Make your members the heroes of your credit union’s marketing and not the other way around.
For years, I’ve heard speakers at industry conferences tell credit union leaders that they have to “tell a better story.” I’d sit there thinking, “What does that even mean?”
I became really frustrated because even though I agreed with the recommendation, it felt toothless. There was no substance behind it, no practicality.
How do you tell a better story?
The Narcissistic Marketing Model
The heart of the matter is, from a marketing communication standpoint, financial brand stories have not changed over the years. For the majority of credit unions, the “story” can be distilled into three things:
- Promoting great rates
- Announcing amazing service
- Communicating commoditized laundry lists of look-alike product features
This is not only a bad story—it’s no story at all! It’s just a collection of facts. There’s more to financial brands than that, right? Of course there is. The problem is that when brands find their stories and begin to articulate them, they cast themselves as the hero.
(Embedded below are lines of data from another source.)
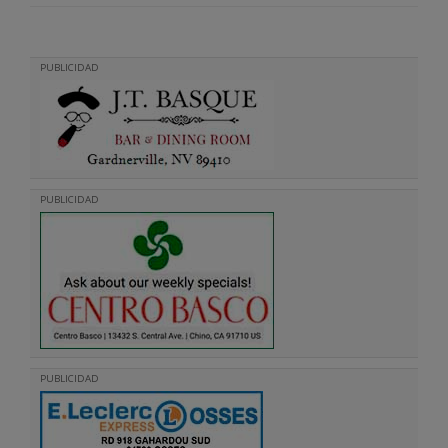
PUBLICIDAD
PUBLICIDAD
PUBLICIDAD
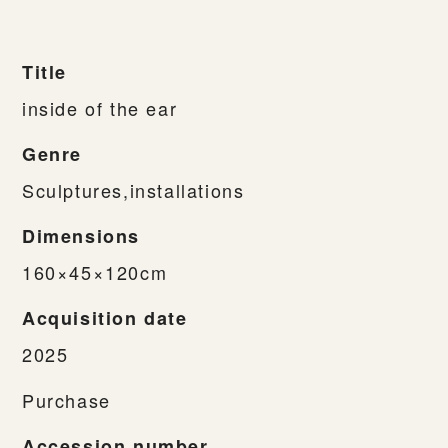
Title
inside of the ear
Genre
Sculptures,installations
Dimensions
160×45×120cm
Acquisition date
2025
Purchase
Accession number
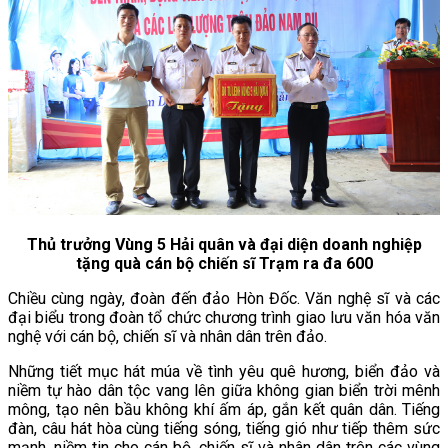
Thủ trưởng Vùng 5 Hải quân và đại diện doanh nghiệp
tặng quà
cán bộ chiến sĩ Trạm ra đa 600
Chiều cùng ngày, đoàn đến đảo Hòn Đốc. Văn nghệ sĩ và các
đại biểu trong đoàn tổ chức chương trình giao lưu văn hóa văn
nghệ với cán bộ, chiến sĩ và nhân dân trên đảo.
Những tiết mục hát múa về tình yêu quê hương, biển đảo và
niềm tự hào dân tộc vang lên giữa không gian biển trời mênh
mông, tạo nên bầu không khí ấm áp, gắn kết quân dân. Tiếng
đàn, câu hát hòa cùng tiếng sóng, tiếng gió như tiếp thêm sức
mạnh, niềm tin cho cán bộ, chiến sĩ và nhân dân trên các vùng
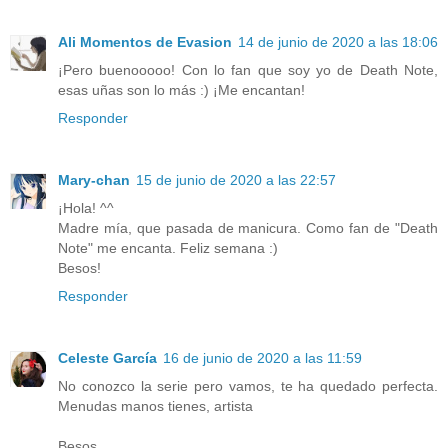
Ali Momentos de Evasion
14 de junio de 2020 a las 18:06
¡Pero buenooooo! Con lo fan que soy yo de Death Note,
esas uñas son lo más :) ¡Me encantan!
Responder
Mary-chan
15 de junio de 2020 a las 22:57
¡Hola! ^^
Madre mía, que pasada de manicura. Como fan de "Death
Note" me encanta. Feliz semana :)
Besos!
Responder
Celeste García
16 de junio de 2020 a las 11:59
No conozco la serie pero vamos, te ha quedado perfecta.
Menudas manos tienes, artista
Besos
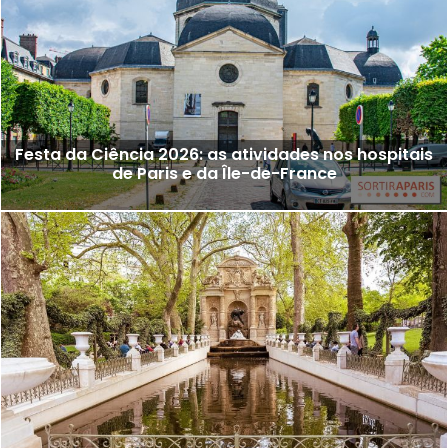
Festa da Ciência 2026: as atividades nos hospitais
de Paris e da Île-de-France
This is what I call the narcissistic marketing model. Because they are the ones who solve the problem and save the day, financial brands are the heroes. Consumers don’t see it that way, though. In every story, there’s room for only one hero. And the hero isn’t the brand.
In the eyes of the consumer, they are the hero in this story.
Think back on your own life and the different stages or scenes within your own story. We all walk around believing we’re the hero in the narratives we tell ourselves, which is fair—we are the heroes of our own story.
People aren’t looking for a hero to come save them, and this is especially true when it comes to financial services. They’re looking for something greater, something deeper: they’re looking for a helpful guide that allows them to be the hero of their own story.
It’s time to step outside of yourself and let go of your ego.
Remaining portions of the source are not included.